Des députés invitent l’Assemblée nationale à envisager un retrait de la France de l’Otan

© Sputnik . Alexeï Vitvitski / Aller dans la banque de photosOtan
Otan - Sputnik France, 1920, 25.01.2022
En plein débat concernant l’utilité pour la France de rester au sein de l’Otan, le groupe La France insoumise à l’Assemblée nationale a rédigé une proposition de résolution questionnant la nécessité pour l’État de cette alliance.
La France doit-elle rester au sein de l’Otan? Cette question semble préoccuper de plus en plus de Français, tant à droite qu’à gauche. Aussi bien Éric Zemmour, Marine Le Pen ou Éric Ciotti que Jean-Luc Mélenchon appellent à un retrait du commandement intégré de l'Alliance. C’est maintenant au tour de Michel Larive, membre du groupe La France insoumise (LFI) à l’Assemblée nationale, de soulever la question.
Il a ainsi attiré l’attention du chef de la diplomatie française sur "la nécessité pour la France de quitter l’Organisation du Traité de l’Atlantique Nord", annonce son parti. Avec plusieurs autres députés, le membre de son parti Bastien Lachaud et le groupe LFI ont soumis à la chambre basse du Parlement une proposition de résolution qui "questionne l’intérêt de la France à être membre" de l’Otan, "la seule alliance militaire intégrée au monde" qui aurait dû disparaitre à la fin de la guerre froide, selon les élus.

Une alliance qui ne cesse de s’élargir

Malgré cela, l’Alliance ne cesse d’étendre en permanence "ses champs d’action", souligne le député en citant notamment les interventions dans les Balkans, en Afghanistan et en Libye. Celles-ci ont eu des "résultats désastreux" et ont favorisé entre autres l’émergence "de groupes armés potentiellement terroristes".
Cependant, l’Otan continue de se présenter comme une "alliance défensive, qui ne représente une menace pour aucun pays", s’indignent les auteurs du document.
Ils rappellent en outre les divergences des positions de la France avec certains autres membres de l’Alliance comme la Turquie, "avec laquelle les épisodes de tensions se sont multipliés ces dernières années", mais aussi les États‑Unis et l’Australie, qui ont créé l’alliance AUKUS face à la Chine et rompu le contrat de livraison de sous‑marins. Ce geste a été qualifié de coup de "couteau dans le dos" par l'ambassadeur de France en Australie, Jean-Pierre Thebault.
"Notre pays a tout intérêt à se libérer du carcan que représente l’Otan pour parler de sa propre voix", martèlent les auteurs.
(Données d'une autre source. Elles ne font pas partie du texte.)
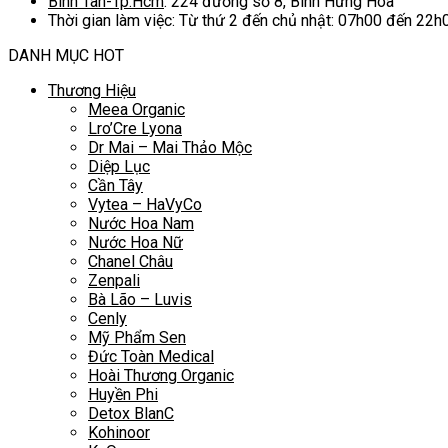
Bình Tân-Tp.Hcm
: 224 đường số 8, Bình Hưng Hòa
thể.
Thời gian làm việc: Từ thứ 2 đến chủ nhật: 07h00 đến 22h
Các
tùy
DANH MỤC HOT
chọn
có
Thương Hiệu
thể
Meea Organic
được
Lro’Cre Lyona
chọn
Dr Mai – Mai Thảo Mộc
trên
Diệp Lục
trang
Cần Tây
sản
Vytea – HaVyCo
phẩm
Nước Hoa Nam
Nước Hoa Nữ
Chanel Châu
Zenpali
Bà Lão – Luvis
Cenly
Mỹ Phẩm Sen
Đức Toàn Medical
Hoài Thương Organic
Huyền Phi
Detox BlanC
Kohinoor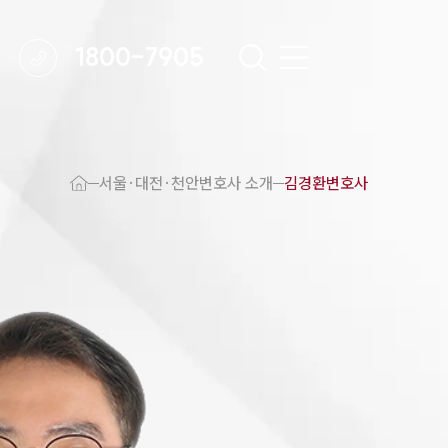
1800-7905
 강점
천안변호사
서울·대전·천안변호사 소개
김경환변호사
변호사
변호사
변호사
호사
·교통사고변호사
업무분야
요 업무사례
 오시는 길
담 상담접수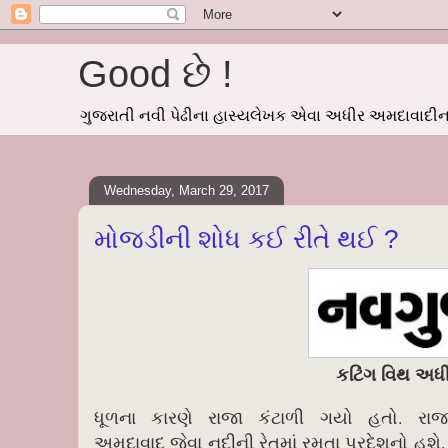
Good છે !
ગુજરાતી નવી પેઢીના હાસ્યલેખક એવા અધીર અમદાવાદીનાં
Wednesday, March 29, 2017
મોજડીની શોધ કઈ રીતે થઈ ?
કટિંગ વિથ અધ
ધૂળના કારણે રાજા કંટાળી ગયો હતો. રા
અમદાવાદ જેવા નદીની રેતમાં રમતા પ્રદેશનો હશ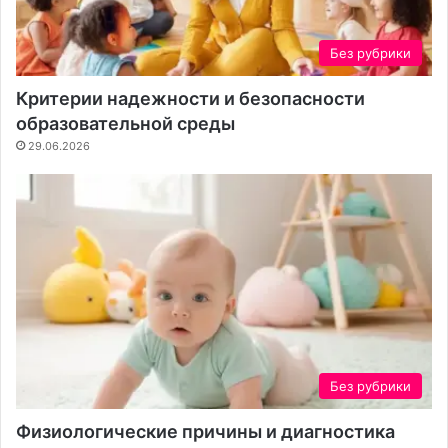
Без рубрики
Критерии надежности и безопасности
образовательной среды
29.06.2026
Без рубрики
Физиологические причины и диагностика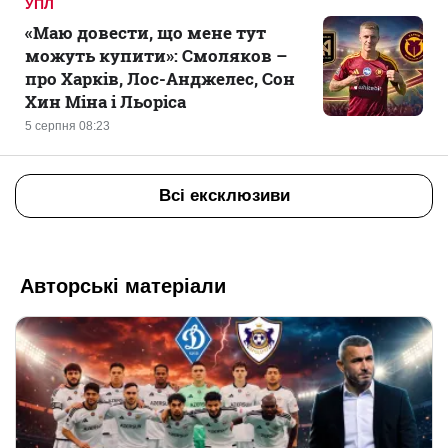
УПЛ
«Маю довести, що мене тут
можуть купити»: Смоляков –
про Харків, Лос-Анджелес, Сон
Хин Міна і Льоріса
5 серпня 08:23
Всі ексклюзиви
Авторські матеріали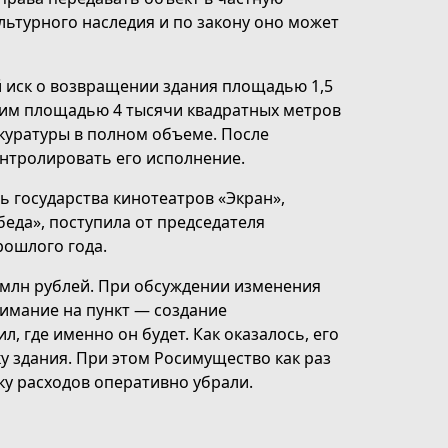
ультурного наследия и по закону оно может
 иск о возвращении здания площадью 1,5
ним площадью 4 тысячи квадратных метров
окуратуры в полном объеме. После
нтролировать его исполнение.
 государства кинотеатров «Экран»,
беда», поступила от председателя
прошлого года.
0 млн рублей. При обсуждении изменения
имание на пункт — создание
, где именно он будет. Как оказалось, его
ку здания. При этом Росимущество как раз
оку расходов оперативно убрали.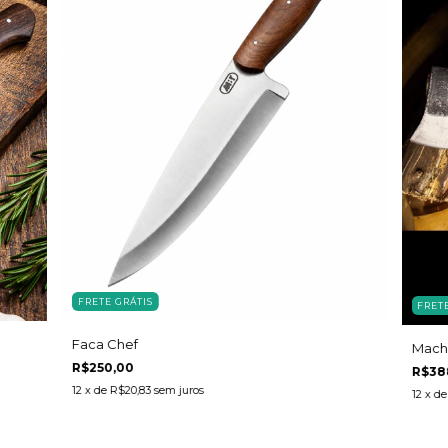
FRETE GRÁTIS
FRET
Faca Chef
Mach
R$250,00
R$38
12
x de
R$20,83
sem juros
12
x d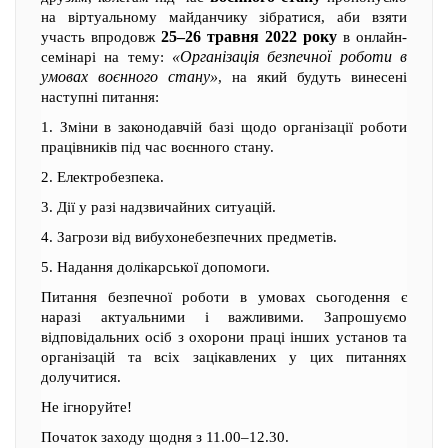
на віртуальному майданчику зібратися, аби взяти
25–26 травня 2022 року
участь впродовж
в онлайн-
«Організація безпечної роботи в
семінарі на тему:
умовах воєнного стану»
, на який будуть винесені
наступні питання:
1. Зміни в законодавчій базі щодо організації роботи
працівників під час воєнного стану.
2. Електробезпека.
3. Дії у разі надзвичайних ситуацій.
4. Загрози від вибухонебезпечних предметів.
5. Надання долікарської допомоги.
Питання безпечної роботи в умовах сьогодення є
наразі актуальними і важливими. Запрошуємо
відповідальних осіб з охорони праці інших установ та
організацій та всіх зацікавлених у цих питаннях
долучитися.
Не ігноруйте!
Початок заходу щодня з 11.00–12.30.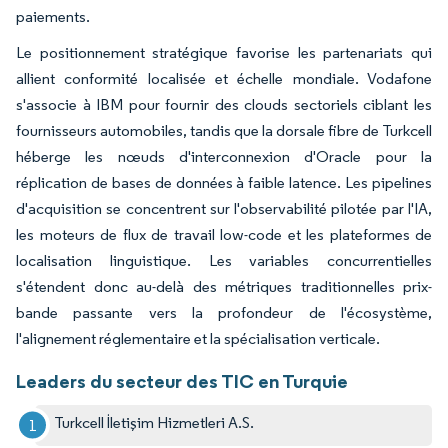
paiements.
Le positionnement stratégique favorise les partenariats qui
allient conformité localisée et échelle mondiale. Vodafone
s'associe à IBM pour fournir des clouds sectoriels ciblant les
fournisseurs automobiles, tandis que la dorsale fibre de Turkcell
héberge les nœuds d'interconnexion d'Oracle pour la
réplication de bases de données à faible latence. Les pipelines
d'acquisition se concentrent sur l'observabilité pilotée par l'IA,
les moteurs de flux de travail low-code et les plateformes de
localisation linguistique. Les variables concurrentielles
s'étendent donc au-delà des métriques traditionnelles prix-
bande passante vers la profondeur de l'écosystème,
l'alignement réglementaire et la spécialisation verticale.
Leaders du secteur des TIC en Turquie
Turkcell İletişim Hizmetleri A.S.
Ne pas lutter contre Moscou et Pékin

Ils évoquent au passage l’"exagération de la menace russe pour faire accepter la ‘protection’ supposée des États‑Unis" et disent que la Chine, qui représenterait un "défi systémique" d’après l’Otan, "n’est pas une menace militaire pour la France". Paris, note pour sa part sur son site La France insoumise, "n’a aucun intérêt à se ranger dans un ‘bloc’ belliciste contre la Chine et la Russie".
Les députés invitent le gouvernement à "interroger la place de la France dans l’Organisation du Traité de l’Atlantique Nord". Le retrait de la France, pourrait, selon eux, "s’opérer en deux temps: un retrait immédiat du commandement intégré de l’alliance dans un premier temps, et une sortie complète de l’organisation planifiée dans un second temps".

Une question qui divise

Même si Emmanuel Macron lui-même avait constaté "la mort cérébrale de l'Otan" en octobre 2019, l’actuelle hystérie autour de la prétendue intention russe d’attaquer l’Ukraine, que Moscou ne cesse de démentir, pousse de nombreux politiques à préconiser l’attachement de Paris à l’Alliance.
Ainsi, le secrétaire d'État français chargé des Affaires européennes Clément Beaune a estimé dimanche que le retrait de l'Otan serait "le plus beau cadeau que l'on puisse faire à la Russie".